22 February 2011

Now it's Iran's turn in the barrel


Reza Sayah has an article at CNN.com about the latest protests in Iran:
Thousands of security officers cracked down on landmark sites in Iran's capital and other major cities, at times striking at throngs of protesters with batons and rushing others on motorcycles, witnesses said.
A few plainclothes security agents stood in the middle of Tehran's Revolution Square, countering anti-government protesters with signs of their own in support of Supreme Leader Ayatollah Khamenei and chanting: I will give my life for the leader, an eyewitness told CNN. Hundreds of other security personnel cheered the group. Another witness said large crowds chanted Death to the dictator at the intersection of Gharib and Enghelab (Revolution) avenues. Security forces on foot and motorcycles there beat several protesters with batons and detained at least four, the witness said. By nightfall, a witness in Tehran said the streets were quiet, with the exception of the occasional buzz of security forces' motorcycles.

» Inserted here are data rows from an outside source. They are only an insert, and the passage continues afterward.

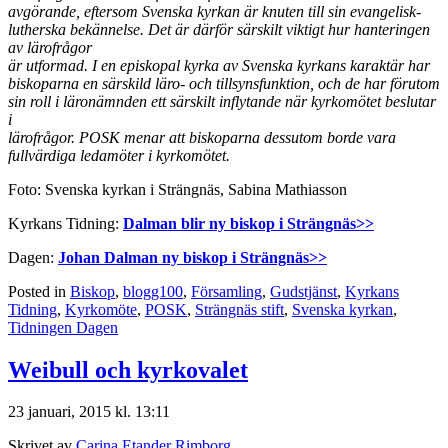
avgörande,
eftersom Svenska kyrkan är knuten till sin evangelisk-
lutherska
bekännelse. Det är därför särskilt viktigt hur hanteringen
av lärofrågor
är utformad. I en episkopal kyrka av Svenska kyrkans karaktär har
biskoparna en särskild läro- och tillsynsfunktion, och de har förutom
sin roll i läronämnden ett särskilt inflytande när kyrkomötet beslutar
i
lärofrågor. POSK menar att biskoparna dessutom borde vara
fullvärdiga
ledamöter i kyrkomötet.
Foto: Svenska kyrkan i Strängnäs, Sabina Mathiasson
Kyrkans Tidning:
Dalman blir ny biskop i Strängnäs>>
Dagen:
Johan Dalman ny biskop i Strängnäs>>
Posted in
Biskop
,
blogg100
,
Församling
,
Gudstjänst
,
Kyrkans
Tidning
,
Kyrkomöte
,
POSK
,
Strängnäs stift
,
Svenska kyrkan
,
Tidningen Dagen
Weibull och kyrkovalet
23 januari, 2015 kl. 13:11
Skrivet av
Carina Etander Rimborg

Earlier, witnesses reported that security officers doubled up on motorcycles charged a group of 150 people gathered on Vali Asr Avenue, striking at least fifteen fleeing protesters with batons as crowds of people grew near Revolution Square.
The daughter of former Iranian President Hashemi Rafsanjani, one of the nation's most powerful clerics and a vocal critic of the government, was briefly detained on Vali Asr for "provocative behavior", Iranian media reported.
Faezeh Hashemi Rafsanjani was chanting anti-government slogans to create "unrest in the streets", the official Islamic Republic News Agency said. The semi-official Fars news agency she was released shortly after her arrest.
Opposition websites reported that security forces opened fire on protesters in Hafteh Tir Square, killing one person. Safari-Ali Baratloo, a security official, denied there were clashes in Tehran on Sunday, much less a death, the semi-official Fars news agency said. He accused the websites of reporting lies.
Iranian security forces put up a steel gate in front of the narrow alley that leads to opposition leader Mir Hossein Moussavi's Tehran home, opposition website Kaleme reported. An employee at a neighborhood hospital confirmed to CNN by phone that a new steel gate now blocks entry to the alley. She said the gate was not there on Friday.
Moussavi and fellow opposition leader Mehdi Karrubi— both of whom have decried the results of the June 2009 election that declared President Mahmoud Ahmadinejad the overwhelming winner— have been under house arrest in recent weeks. Security forces surrounded Moussavi's Tehran home on Saturday, blocking anyone from coming or going, and cut off all phone lines, according to opposition websites. Moussavi's family members say the security forces have told them they're from the prosecutor's office, but have not provided any identification or produced a court order for the heightened restrictions, Kaleme reported.
Large numbers of security forces continued to patrol areas throughout Tehran and other parts of the Islamic Republic.
Hundreds of miles south of the capital, protesters in Isfahan were met with batons and pepper spray in one square while hundreds of others were able to march peacefully under the watch of about two hundred security agents at another demonstration site, a witness said. Two protesters in Isfahan were beaten, then taken away in an unmarked car by security agents, the witness said.
An eyewitness in historic Shiraz, who participated in demonstrations Sunday, told CNN that large crowds of anti-government protesters have gathered along Mollasadra Avenue in the center of the city. Roughly two hundred people, including men and women of all ages, gathered at the site, but were dispersed by uniformed and plainclothes security agents, who hit at protesters with batons.
The witness, an art student who has been involved in protests in Iran since the 2009 fallout over Iran's disputed presidential election, said security officers on motorcycles would aim for the crowd but swerve just before of hitting people. She said she saw at least five people wounded at the scene.
CNN could not independently verify the reports. Reporting from Iran has been difficult this week; foreign journalists were denied visas, accredited journalists living in the country were restricted from covering the demonstrations, and internet speed slowed to a crawl in an apparent attempt to both limit protest organizing and restrict information from being transmitted out of the country.
Earlier, sources told CNN that eleven journalists, cameramen, and photographers working for international media had their work permits revoked by Iran's ministry of culture for covering unrest in the country on 14 February. They include staffers from AFP, al-Jazeera, and The New York Times. NYT spokeswoman Danielle Rhoades has confirmed to CNN that a Times reporter's press credentials were confiscated in Iran. Ha said the newspaper is not identifying the reporter and would not share any more details.
Last week, thousands of government opponents marched in Tehran. Thousands more took to the streets for the funeral of a man killed in Monday's demonstration.
Iranian authorities began rounding up many government opponents last week amid calls for protests like those that have swept across North Africa and the Middle East.